● Aim of the task: Extract each line of the records below that contains the word "logo".
╭──
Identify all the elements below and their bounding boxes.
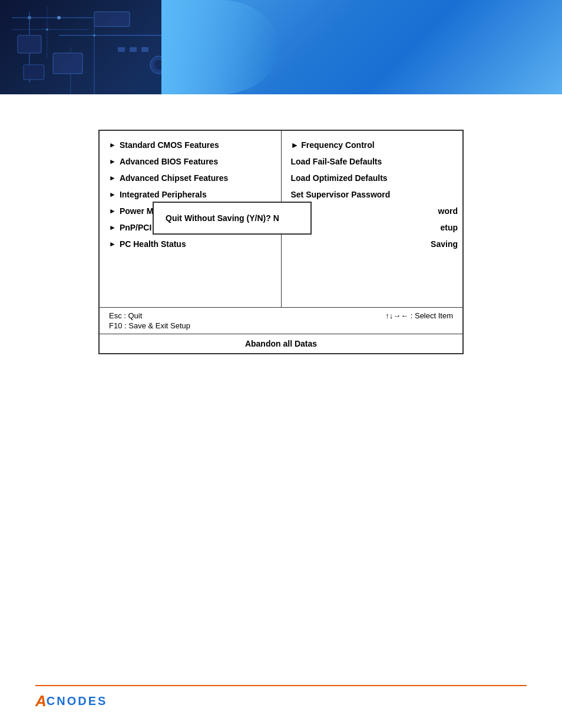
logo-company-name: CNODES (47, 694, 108, 708)
svg-rect-8 (18, 35, 41, 53)
logo-a-letter: A (35, 692, 47, 710)
menu-item-pc-health[interactable]: ► PC Health Status (100, 236, 229, 252)
abandon-data-label: Abandon all Datas (245, 339, 317, 348)
arrow-icon: ► (109, 174, 116, 182)
main-content: ► Standard CMOS Features ► Advanced BIOS… (0, 94, 562, 390)
quit-popup-dialog[interactable]: Quit Without Saving (Y/N)? N (153, 202, 312, 235)
arrow-icon: ► (109, 223, 116, 232)
f10-save-label: F10 : Save & Exit Setup (109, 321, 190, 330)
pcb-image (0, 0, 189, 94)
svg-point-18 (46, 28, 48, 31)
footer: A CNODES (35, 685, 527, 710)
svg-rect-13 (130, 47, 137, 52)
arrow-icon: ► (291, 140, 299, 150)
menu-item-integrated-peripherals[interactable]: ► Integrated Peripherals (100, 186, 281, 203)
menu-item-set-supervisor-password[interactable]: Set Supervisor Password (282, 186, 463, 203)
arrow-icon: ► (109, 157, 116, 166)
menu-item-advanced-chipset[interactable]: ► Advanced Chipset Features (100, 170, 281, 186)
arrow-icon: ► (109, 190, 116, 199)
arrow-icon: ► (109, 207, 116, 215)
acnodes-logo: A CNODES (35, 692, 527, 710)
bios-statusbar: Esc : Quit F10 : Save & Exit Setup ↑↓→← … (100, 308, 462, 334)
svg-rect-12 (118, 47, 125, 52)
header-banner (0, 0, 562, 94)
statusbar-right: ↑↓→← : Select Item (385, 311, 453, 330)
menu-item-standard-cmos[interactable]: ► Standard CMOS Features (100, 137, 281, 153)
select-item-label: ↑↓→← : Select Item (385, 311, 453, 320)
arrow-icon: ► (109, 240, 116, 248)
svg-point-19 (57, 16, 61, 19)
statusbar-left: Esc : Quit F10 : Save & Exit Setup (109, 311, 190, 330)
svg-point-20 (93, 34, 95, 37)
svg-rect-10 (94, 12, 130, 27)
arrow-icon: ► (109, 141, 116, 149)
bios-setup-box: ► Standard CMOS Features ► Advanced BIOS… (98, 130, 464, 354)
menu-item-load-optimized[interactable]: Load Optimized Defaults (282, 170, 463, 186)
svg-rect-14 (141, 47, 148, 52)
svg-point-17 (28, 16, 31, 19)
popup-text: Quit Without Saving (Y/N)? N (166, 213, 279, 223)
svg-rect-9 (53, 53, 82, 74)
menu-item-advanced-bios[interactable]: ► Advanced BIOS Features (100, 153, 281, 170)
svg-rect-11 (24, 65, 44, 80)
blue-gradient-section (161, 0, 562, 94)
menu-item-saving[interactable]: Saving (282, 236, 463, 252)
bios-infobar: Abandon all Datas (100, 334, 462, 353)
menu-item-load-failsafe[interactable]: Load Fail-Safe Defaults (282, 153, 463, 170)
esc-quit-label: Esc : Quit (109, 311, 190, 320)
menu-item-frequency-control[interactable]: ► Frequency Control (282, 137, 463, 153)
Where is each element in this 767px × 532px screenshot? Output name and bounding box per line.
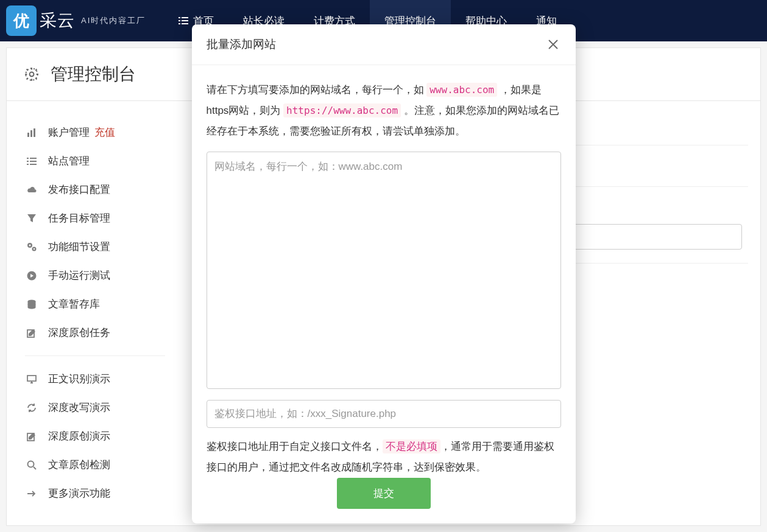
sidebar-body-demo[interactable]: 正文识别演示 [19, 365, 171, 393]
list-icon [178, 16, 188, 25]
modal-close-button[interactable] [545, 37, 561, 52]
sidebar-sites[interactable]: 站点管理 [19, 147, 171, 175]
sidebar-label: 正文识别演示 [48, 372, 110, 386]
logo-text: 采云 [40, 9, 75, 32]
sidebar-tasks[interactable]: 任务目标管理 [19, 204, 171, 233]
svg-rect-8 [30, 161, 37, 162]
gear-icon [24, 66, 40, 82]
not-required-highlight: 不是必填项 [383, 439, 440, 453]
modal-title: 批量添加网站 [207, 37, 276, 52]
batch-add-modal: 批量添加网站 请在下方填写要添加的网站域名，每行一个，如 www.abc.com… [192, 24, 576, 523]
sidebar-check[interactable]: 文章原创检测 [19, 450, 171, 479]
gears-icon [25, 242, 38, 252]
sidebar-rewrite-demo[interactable]: 深度改写演示 [19, 393, 171, 422]
sidebar-label: 文章暂存库 [48, 297, 100, 311]
search-icon [25, 460, 38, 470]
sidebar-label: 手动运行测试 [48, 268, 110, 282]
database-icon [25, 299, 38, 309]
page-title: 管理控制台 [51, 63, 136, 86]
sidebar-label: 更多演示功能 [48, 486, 110, 500]
sidebar-run-test[interactable]: 手动运行测试 [19, 261, 171, 290]
svg-rect-10 [30, 164, 37, 165]
svg-rect-6 [30, 158, 37, 159]
logo-tagline: AI时代内容工厂 [81, 15, 146, 26]
sidebar-settings[interactable]: 功能细节设置 [19, 233, 171, 261]
svg-rect-3 [30, 130, 32, 137]
logo-icon: 优 [6, 5, 37, 36]
brand[interactable]: 优 采云 AI时代内容工厂 [6, 5, 146, 36]
sidebar: 账户管理 充值 站点管理 发布接口配置 任务目标管理 功能细节设置 手动运 [7, 101, 183, 525]
svg-rect-7 [27, 161, 29, 162]
submit-button[interactable]: 提交 [337, 478, 431, 509]
svg-rect-5 [27, 158, 29, 159]
svg-point-0 [30, 72, 34, 77]
sidebar-label: 站点管理 [48, 154, 90, 168]
recharge-badge: 充值 [94, 125, 115, 139]
example-domain-code: www.abc.com [426, 83, 497, 97]
svg-point-12 [29, 244, 31, 246]
share-icon [25, 489, 38, 498]
refresh-icon [25, 404, 38, 412]
desc-text: 请在下方填写要添加的网站域名，每行一个，如 [207, 84, 427, 96]
sidebar-label: 功能细节设置 [48, 240, 110, 254]
edit-icon [25, 432, 38, 441]
modal-description: 请在下方填写要添加的网站域名，每行一个，如 www.abc.com ，如果是ht… [207, 80, 561, 142]
modal-note: 鉴权接口地址用于自定义接口文件名，不是必填项，通常用于需要通用鉴权接口的用户，通… [207, 436, 561, 478]
list-alt-icon [25, 157, 38, 166]
svg-rect-2 [27, 133, 29, 137]
domains-textarea[interactable] [207, 152, 561, 389]
sidebar-original-task[interactable]: 深度原创任务 [19, 318, 171, 347]
svg-point-20 [28, 461, 34, 467]
sidebar-divider [25, 355, 165, 356]
sidebar-label: 深度改写演示 [48, 401, 110, 415]
sidebar-label: 账户管理 [48, 125, 90, 139]
sidebar-label: 文章原创检测 [48, 458, 110, 472]
close-icon [548, 39, 559, 50]
sidebar-account[interactable]: 账户管理 充值 [19, 118, 171, 147]
filter-icon [25, 214, 38, 223]
modal-header: 批量添加网站 [192, 24, 576, 65]
sidebar-label: 深度原创演示 [48, 429, 110, 443]
sidebar-more-demo[interactable]: 更多演示功能 [19, 479, 171, 508]
cloud-icon [25, 186, 38, 194]
svg-point-14 [34, 248, 35, 249]
bar-chart-icon [25, 128, 38, 138]
sidebar-label: 发布接口配置 [48, 183, 110, 197]
edit-icon [25, 328, 38, 338]
desktop-icon [25, 375, 38, 383]
svg-rect-18 [27, 376, 36, 381]
auth-path-input[interactable] [207, 400, 561, 428]
sidebar-label: 深度原创任务 [48, 326, 110, 340]
sidebar-label: 任务目标管理 [48, 211, 110, 225]
play-icon [25, 271, 38, 281]
sidebar-storage[interactable]: 文章暂存库 [19, 290, 171, 318]
svg-rect-9 [27, 164, 29, 165]
svg-rect-4 [34, 128, 35, 137]
modal-body: 请在下方填写要添加的网站域名，每行一个，如 www.abc.com ，如果是ht… [192, 65, 576, 528]
note-text: 鉴权接口地址用于自定义接口文件名， [207, 441, 383, 452]
sidebar-original-demo[interactable]: 深度原创演示 [19, 422, 171, 450]
example-https-code: https://www.abc.com [283, 103, 401, 117]
modal-footer: 提交 [207, 478, 561, 514]
sidebar-publish[interactable]: 发布接口配置 [19, 175, 171, 204]
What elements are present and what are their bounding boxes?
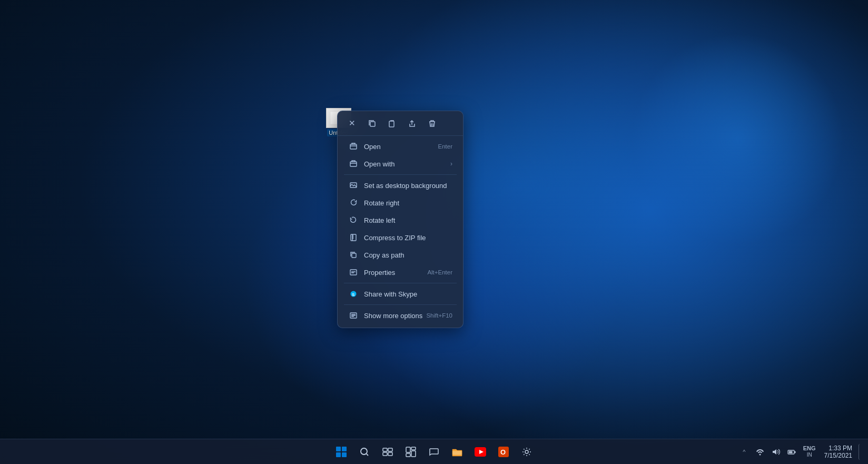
taskbar: O ^ <box>0 439 868 464</box>
svg-text:S: S <box>352 292 355 297</box>
menu-items-container: Open Enter Open with › Set as <box>338 138 463 324</box>
menu-item-rotate-right[interactable]: Rotate right <box>341 194 460 211</box>
separator-3 <box>344 304 457 305</box>
copy-button[interactable] <box>364 115 380 131</box>
lang-top: ENG <box>803 445 816 452</box>
rotate-right-icon <box>348 198 359 208</box>
tray-power-icon[interactable] <box>785 446 798 458</box>
share-button[interactable] <box>404 115 420 131</box>
open-with-arrow: › <box>450 160 452 167</box>
taskbar-settings-button[interactable] <box>516 441 537 462</box>
menu-item-set-background[interactable]: Set as desktop background <box>341 177 460 194</box>
clock-date: 7/15/2021 <box>824 452 852 459</box>
compress-zip-label: Compress to ZIP file <box>364 234 452 242</box>
compress-zip-icon <box>348 232 359 243</box>
set-background-label: Set as desktop background <box>364 182 452 190</box>
svg-rect-20 <box>383 452 387 456</box>
tray-chevron-button[interactable]: ^ <box>738 446 751 458</box>
open-with-label: Open with <box>364 160 450 168</box>
svg-point-32 <box>759 453 761 455</box>
svg-rect-4 <box>350 144 357 149</box>
taskbar-chat-button[interactable] <box>423 441 445 462</box>
share-skype-label: Share with Skype <box>364 290 452 298</box>
properties-label: Properties <box>364 269 427 277</box>
svg-point-31 <box>525 450 528 453</box>
paste-button[interactable] <box>384 115 400 131</box>
svg-rect-34 <box>788 451 792 453</box>
svg-rect-22 <box>406 447 410 452</box>
svg-rect-16 <box>342 452 347 457</box>
menu-item-share-skype[interactable]: S Share with Skype <box>341 285 460 302</box>
svg-rect-2 <box>370 122 375 126</box>
clock-time: 1:33 PM <box>828 445 852 452</box>
cut-button[interactable]: ✕ <box>344 115 360 131</box>
open-label: Open <box>364 143 438 151</box>
more-options-icon <box>348 310 359 321</box>
skype-icon: S <box>348 289 359 299</box>
svg-rect-14 <box>342 447 347 451</box>
svg-rect-21 <box>388 452 392 456</box>
delete-button[interactable] <box>424 115 440 131</box>
tray-network-icon[interactable] <box>754 446 766 458</box>
taskbar-task-view-button[interactable] <box>377 441 398 462</box>
svg-rect-24 <box>406 453 410 457</box>
menu-item-open-with[interactable]: Open with › <box>341 155 460 172</box>
menu-item-compress-zip[interactable]: Compress to ZIP file <box>341 229 460 246</box>
taskbar-widgets-button[interactable] <box>400 441 421 462</box>
context-menu: ✕ <box>337 111 463 328</box>
open-shortcut: Enter <box>438 143 453 150</box>
taskbar-file-explorer-button[interactable] <box>447 441 468 462</box>
menu-item-properties[interactable]: Properties Alt+Enter <box>341 264 460 281</box>
rotate-right-label: Rotate right <box>364 199 452 207</box>
separator-1 <box>344 174 457 175</box>
svg-rect-3 <box>389 121 394 127</box>
svg-rect-15 <box>336 452 341 457</box>
menu-item-rotate-left[interactable]: Rotate left <box>341 212 460 229</box>
svg-rect-13 <box>336 447 341 451</box>
svg-rect-19 <box>388 448 392 451</box>
svg-rect-23 <box>411 447 416 450</box>
tray-volume-icon[interactable] <box>770 446 782 458</box>
taskbar-start-button[interactable] <box>331 441 352 462</box>
separator-2 <box>344 283 457 283</box>
svg-rect-26 <box>452 451 462 455</box>
open-with-icon <box>348 159 359 169</box>
rotate-left-icon <box>348 215 359 225</box>
svg-rect-25 <box>411 451 416 457</box>
taskbar-center: O <box>331 441 537 462</box>
rotate-left-label: Rotate left <box>364 216 452 224</box>
menu-item-more-options[interactable]: Show more options Shift+F10 <box>341 307 460 324</box>
properties-shortcut: Alt+Enter <box>427 269 452 275</box>
svg-rect-8 <box>352 253 356 258</box>
svg-rect-18 <box>383 448 387 451</box>
set-background-icon <box>348 180 359 191</box>
svg-rect-9 <box>350 270 357 275</box>
copy-path-icon <box>348 250 359 260</box>
tray-language-indicator[interactable]: ENG IN <box>801 444 818 459</box>
menu-item-copy-path[interactable]: Copy as path <box>341 246 460 263</box>
open-icon <box>348 141 359 152</box>
svg-text:O: O <box>500 448 506 456</box>
lang-bottom: IN <box>807 452 812 458</box>
more-options-shortcut: Shift+F10 <box>426 312 452 319</box>
tray-show-desktop[interactable] <box>859 444 862 460</box>
properties-icon <box>348 267 359 278</box>
svg-rect-5 <box>350 162 357 166</box>
svg-point-17 <box>361 448 367 455</box>
tray-clock[interactable]: 1:33 PM 7/15/2021 <box>821 443 855 460</box>
copy-path-label: Copy as path <box>364 251 452 259</box>
more-options-label: Show more options <box>364 312 426 320</box>
menu-item-open[interactable]: Open Enter <box>341 138 460 155</box>
context-toolbar: ✕ <box>338 111 463 136</box>
taskbar-search-button[interactable] <box>354 441 375 462</box>
taskbar-office-button[interactable]: O <box>493 441 514 462</box>
system-tray: ^ ENG <box>738 443 862 460</box>
taskbar-youtube-button[interactable] <box>470 441 491 462</box>
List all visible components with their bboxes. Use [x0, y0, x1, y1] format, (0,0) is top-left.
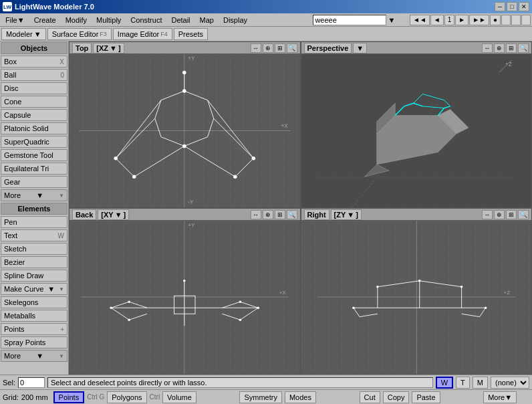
sidebar-objects-more[interactable]: More ▼	[1, 189, 68, 201]
sidebar-superquadric[interactable]: SuperQuadric	[1, 136, 68, 148]
sidebar-capsule[interactable]: Capsule	[1, 109, 68, 121]
sidebar-metaballs[interactable]: Metaballs	[1, 310, 68, 322]
viewport-persp-magnify-icon[interactable]: 🔍	[518, 43, 529, 53]
sidebar-equilateral-tri[interactable]: Equilateral Tri	[1, 163, 68, 175]
menu-detail[interactable]: Detail	[167, 14, 194, 26]
viewport-top-zoom-icon[interactable]: ⊕	[263, 43, 273, 53]
presets-btn[interactable]: Presets	[174, 28, 208, 40]
more-btn[interactable]: More ▼	[483, 391, 517, 403]
nav-prev-prev[interactable]: ◄◄	[410, 15, 430, 25]
menu-file[interactable]: File ▼	[1, 14, 29, 26]
sidebar-points[interactable]: Points +	[1, 323, 68, 335]
close-button[interactable]: ✕	[519, 2, 529, 11]
viewport-perspective[interactable]: Perspective ▼ ↔ ⊕ ⊞ 🔍	[301, 41, 533, 208]
volume-btn[interactable]: Volume	[162, 391, 196, 403]
viewport-top-view-select[interactable]: [XZ▼]	[93, 43, 124, 54]
viewport-top-content[interactable]: +Y -Y +X	[70, 54, 300, 207]
viewport-top-move-icon[interactable]: ↔	[251, 43, 261, 53]
viewport-perspective-select[interactable]: ▼	[353, 43, 367, 54]
sidebar-pen[interactable]: Pen	[1, 216, 68, 228]
viewport-right-fit-icon[interactable]: ⊞	[506, 210, 517, 219]
nav-next-next[interactable]: ►►	[469, 15, 489, 25]
sidebar-spray-points[interactable]: Spray Points	[1, 336, 68, 348]
sel-value-input[interactable]	[18, 377, 45, 388]
nav-record[interactable]: ●	[490, 15, 501, 25]
viewport-back-zoom-icon[interactable]: ⊕	[263, 210, 273, 219]
nav-extra1[interactable]	[501, 15, 511, 25]
viewport-back[interactable]: Back [XY▼] ↔ ⊕ ⊞ 🔍	[69, 208, 301, 375]
sidebar-text[interactable]: Text W	[1, 229, 68, 241]
viewport-top-fit-icon[interactable]: ⊞	[275, 43, 285, 53]
object-name-input[interactable]	[313, 15, 386, 25]
viewport-right-zoom-icon[interactable]: ⊕	[494, 210, 505, 219]
sidebar-make-curve[interactable]: Make Curve ▼	[1, 283, 68, 295]
sidebar-bezier[interactable]: Bezier	[1, 256, 68, 268]
sidebar-cone[interactable]: Cone	[1, 96, 68, 108]
nav-num[interactable]: 1	[444, 15, 455, 25]
sidebar-box[interactable]: Box X	[1, 56, 68, 68]
menu-modify[interactable]: Modify	[61, 14, 91, 26]
copy-btn[interactable]: Copy	[383, 391, 410, 403]
viewport-top-magnify-icon[interactable]: 🔍	[287, 43, 297, 53]
viewport-persp-zoom-icon[interactable]: ⊕	[494, 43, 505, 53]
svg-point-51	[128, 318, 130, 321]
viewport-right-label[interactable]: Right	[304, 209, 329, 220]
sidebar-gemstone-tool[interactable]: Gemstone Tool	[1, 149, 68, 161]
symmetry-btn[interactable]: Symmetry	[239, 391, 282, 403]
mode-dropdown[interactable]: (none)	[491, 377, 529, 389]
viewport-right-view-select[interactable]: [ZY▼]	[331, 209, 362, 220]
viewport-top[interactable]: Top [XZ▼] ↔ ⊕ ⊞ 🔍	[69, 41, 301, 208]
svg-point-18	[233, 175, 237, 178]
sidebar-ball[interactable]: Ball 0	[1, 69, 68, 81]
object-name-group: ▼	[313, 15, 395, 25]
surface-editor-btn[interactable]: Surface Editor F3	[47, 28, 112, 40]
viewport-back-content[interactable]: +Y +X	[70, 221, 300, 374]
m-button[interactable]: M	[473, 377, 488, 389]
viewport-right-magnify-icon[interactable]: 🔍	[518, 210, 529, 219]
sidebar-sketch[interactable]: Sketch	[1, 243, 68, 255]
menu-display[interactable]: Display	[219, 14, 251, 26]
svg-point-16	[252, 157, 255, 160]
sidebar-disc[interactable]: Disc	[1, 82, 68, 94]
viewport-persp-move-icon[interactable]: ↔	[482, 43, 493, 53]
minimize-button[interactable]: ─	[495, 2, 505, 11]
nav-extra3[interactable]	[521, 15, 531, 25]
viewport-right-content[interactable]: +Z	[301, 221, 532, 374]
nav-next[interactable]: ►	[455, 15, 469, 25]
svg-point-17	[132, 175, 136, 178]
svg-point-71	[376, 286, 379, 288]
cut-btn[interactable]: Cut	[360, 391, 380, 403]
sidebar-spline-draw[interactable]: Spline Draw	[1, 270, 68, 282]
viewport-top-label[interactable]: Top	[72, 43, 92, 54]
svg-text:-Y: -Y	[188, 199, 194, 205]
viewport-back-fit-icon[interactable]: ⊞	[275, 210, 285, 219]
viewport-back-view-select[interactable]: [XY▼]	[98, 209, 129, 220]
nav-extra2[interactable]	[511, 15, 521, 25]
points-btn[interactable]: Points	[53, 391, 85, 403]
paste-btn[interactable]: Paste	[412, 391, 440, 403]
menu-create[interactable]: Create	[30, 14, 60, 26]
viewport-perspective-content[interactable]: +Z	[301, 54, 532, 207]
viewport-back-magnify-icon[interactable]: 🔍	[287, 210, 297, 219]
maximize-button[interactable]: □	[507, 2, 517, 11]
polygons-btn[interactable]: Polygons	[107, 391, 146, 403]
sidebar-platonic-solid[interactable]: Platonic Solid	[1, 122, 68, 134]
modeler-dropdown[interactable]: Modeler ▼	[1, 28, 46, 40]
viewport-back-move-icon[interactable]: ↔	[251, 210, 261, 219]
viewport-persp-fit-icon[interactable]: ⊞	[506, 43, 517, 53]
image-editor-btn[interactable]: Image Editor F4	[113, 28, 172, 40]
viewport-back-label[interactable]: Back	[72, 209, 96, 220]
menu-multiply[interactable]: Multiply	[92, 14, 125, 26]
t-button[interactable]: T	[456, 377, 470, 389]
modes-btn[interactable]: Modes	[285, 391, 316, 403]
nav-prev[interactable]: ◄	[430, 15, 444, 25]
sidebar-gear[interactable]: Gear	[1, 176, 68, 188]
w-button[interactable]: W	[436, 377, 453, 389]
menu-map[interactable]: Map	[196, 14, 218, 26]
menu-construct[interactable]: Construct	[126, 14, 166, 26]
viewport-perspective-label[interactable]: Perspective	[304, 43, 352, 54]
viewport-right[interactable]: Right [ZY▼] ↔ ⊕ ⊞ 🔍 +Z	[301, 208, 533, 375]
sidebar-elements-more[interactable]: More ▼	[1, 350, 68, 362]
sidebar-skelegons[interactable]: Skelegons	[1, 296, 68, 308]
viewport-right-move-icon[interactable]: ↔	[482, 210, 493, 219]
╰──
● Task result:
logo-company-name: CNODES (47, 694, 108, 708)
logo-a-letter: A (35, 692, 47, 710)
acnodes-logo: A CNODES (35, 692, 527, 710)
logo-text: 采云 [40, 9, 75, 32]
logo-tagline: AI时代内容工厂 [81, 15, 146, 26]
logo-icon: 优 [6, 5, 37, 36]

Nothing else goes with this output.